After low-balling former Patriots running back LeGarrette Blount in free agency, the New York Giants are now fully committed to second-year back Paul Perkins. Them low-balling Blount and sticking with their duo of Perkins and veteran Shane Vereen was the right move on their part.
Despite rumors swirling in regards to their interest in Patriots’ running back LeGarrette Blount, news came out that the New York Giants, in fact, low-balled him in their final offer. As a result of their overwhelming offer, Blount opted to join the rival Eagles on a one-year, $2.8 million dollar deal. However, while there’s no doubting his power presence (Blount led the NFL with 18 rushing touchdowns in 2016), Blount wouldn’t have been the greatest fit for the Giants, given their plethora of halfbacks, but one in particular – Paul Perkins.

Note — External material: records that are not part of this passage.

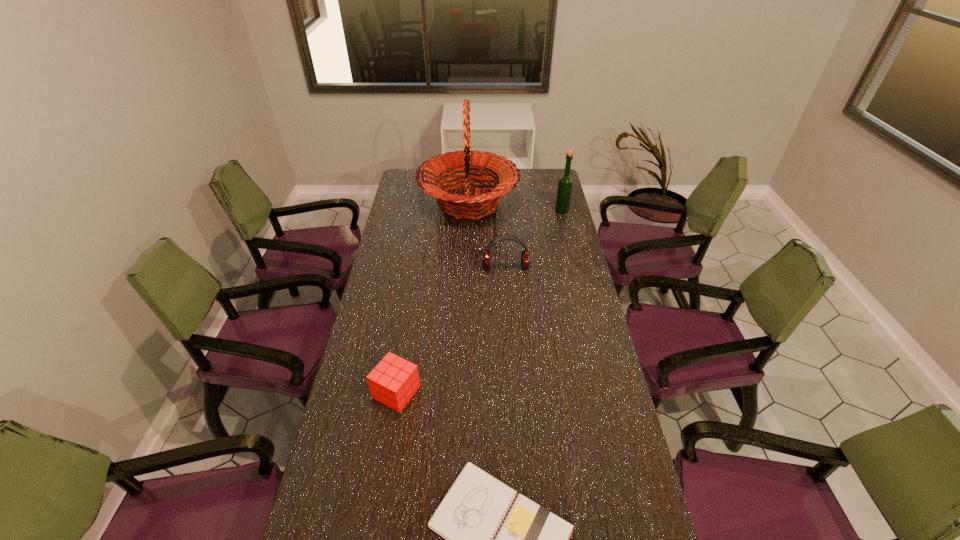 Find the location of a particular element. The image size is (960, 540). blank space located 0.270m on the right of the fourth tallest object is located at coordinates coord(509,392).

The image size is (960, 540). What are the coordinates of `object that is positioned at the far edge` in the screenshot? It's located at (480, 201).

Where is `basket located at the left edge`? This screenshot has width=960, height=540. basket located at the left edge is located at coordinates (480, 201).

Find the location of `cube that is positioned at the left edge`. cube that is positioned at the left edge is located at coordinates (393, 382).

Identify the location of object positioned at the right edge. The width and height of the screenshot is (960, 540). (565, 183).

Find the location of `object that is positioned at the far left corner`. object that is positioned at the far left corner is located at coordinates (480, 201).

I want to click on vacant space at the far edge, so click(x=517, y=184).

At what (x,y) coordinates should I click in order to perform the action: click on free space at the left edge of the desktop. Please return your answer as a coordinate pair (x, y). Looking at the image, I should click on (410, 198).

This screenshot has width=960, height=540. I want to click on vacant space at the right edge of the desktop, so coord(598,497).

You are a GUI agent. You are given a task and a screenshot of the screen. Output one action in this format:
    pyautogui.click(x=<x>, y=<y>)
    Task: Click on the vacant space at the far right corner of the desktop
    This screenshot has width=960, height=540.
    Given the screenshot: What is the action you would take?
    pyautogui.click(x=539, y=176)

As a result of not bringing in Blount, the Giants are now fully committed to Perkins as their lead back and for the right reasons. In his rookie campaign, Perkins impressed the Giant faithful.
After breaking out to overtake Rashad Jennings as the lead back, Perkins began to showcase his promising ability to bring their starting back. Rushing for 456 yards on 112 carries, Perkins showed his ability to produce at the halfback position. Perkins also stood out, rushing for 105 yards in the Giants’ week 17 matchup versus the Washington Redskins in the nation’s capital. Him doing so was significant because of no Giant, throughout the duration of the 2016 season, had a 100+ yard game on the ground; an impressive feat for the UCLA grad. In addition to his ability to grind out yards on the ground though, Perkins is also a legitimate threat as a receiver.

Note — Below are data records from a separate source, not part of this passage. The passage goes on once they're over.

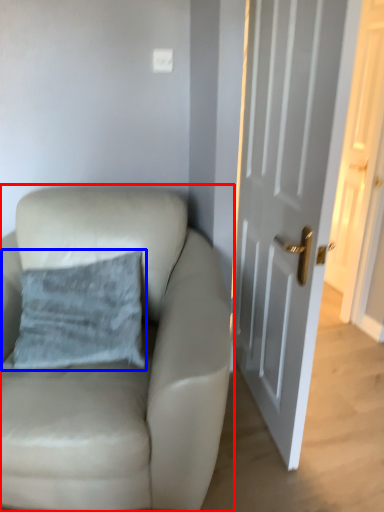 Question: Among these objects, which one is farthest to the camera, chair (highlighted by a red box) or pillow (highlighted by a blue box)?

Choices:
 (A) chair
 (B) pillow

Answer: (B) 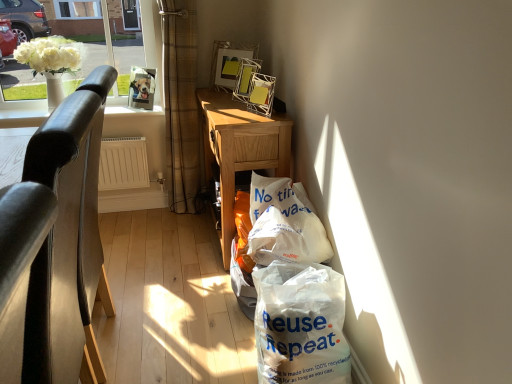 Find the location of `brown plaid curtain at upper left`. brown plaid curtain at upper left is located at coordinates (181, 105).

This screenshot has height=384, width=512. What do you see at coordinates (61, 238) in the screenshot?
I see `black leather chair at left` at bounding box center [61, 238].

Identify the location of black leather chair at left. The width and height of the screenshot is (512, 384). (61, 238).

The width and height of the screenshot is (512, 384). What are the coordinates of `white glass vase at upper left` in the screenshot? It's located at (22, 87).

Describe the element at coordinates (228, 63) in the screenshot. The height and width of the screenshot is (384, 512). I see `metallic wire picture frame at upper center` at that location.

Identify the location of brown plaid curtain at upper left. click(181, 105).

Last year, Perkins served as a receiving threat. Reeling in 15 receptions for a total of 162 yards, Perkins was an asset for the Giants passing attack.
Given his promising second half, Perkins deserves the chance to start at halfback in 2017 – an opportunity which wouldn’t have been granted had the Giants brought in Blount. If the Giants inked Blount, Perkins’ role would’ve likely been diminished, preventing him from growing into an every down back. Blount’s presence also would’ve been an odd one, given the presence of Shane Vereen.
In his first year with them in 2015, Vereen was a welcomed addition to the Giants’ West Coast offense. While he did rush for just 260 yards, Vereen contributed greatly to the Giants’ passing attack. Reeling in 59 catches for a total of 495 yards, Vereen was a weapon on the outside for Eli Manning and company. Vereen’s versatility was an asset for the Giants. 2016 though, wasn’t the same story for Vereen.
After their week three loss to the Redskins, news broke that Vereen had suffered a devastating neck injury. His neck woes kept him out for the Giants next ten games. Then, after coming back for their home matchups versus the Dallas Cowboys and Detroit Lions, Vereen was placed on the injured reserve (IR) with a triceps injury, ending his season.
Vereen’s second year with big blue was not as successful as his debut one. However, given that he’s an all go for the 2017 season, the Giants are right to stick with Vereen and not give up on him after an injury infested 2016 season. Pushing him aside for Blount would’ve been an unneeded adjustment on the Giants’ part, given what Vereen brings to the table. In fact, his 2017 return helps make for a balanced and promising running back corp. A healthy Vereen, paired with an improved Perkins, as well as rookie back Wayne Gallman could pan out to be a decent and productive unit.
While Perkins can serve as a receiving threat, he’s for the most part, a rushing back. That’s where Vereen can step in and vise versa. Perkins can take first and second down snaps, while Vereen comes in on passing downs and/or third and short scenarios. The X-Factor in their running back unit though is Gallman.
The Giants selected Gallman in the fourth round of the NFL draft, out of Clemson. In his senior year, Gallman rushed for 1133 yards and finished the year with 17 touchdowns. Gallman’s ability to pound the rock and finish at the goal line make him an intriguing prospect for the Giants going forward, but also in the short term.
If Perkins fails to progress in year two, then Gallman could take some of his snaps and potentially overtake his starting role.
While Blount is a proven and established presence, the Giants were right to pass on him and roll with Perkins and Vereen at running back. Given Perkins’ ability to grow in the upcoming season and the receiving threat that Vereen poses, the Giants could have themselves a productive halfback duo in 2017.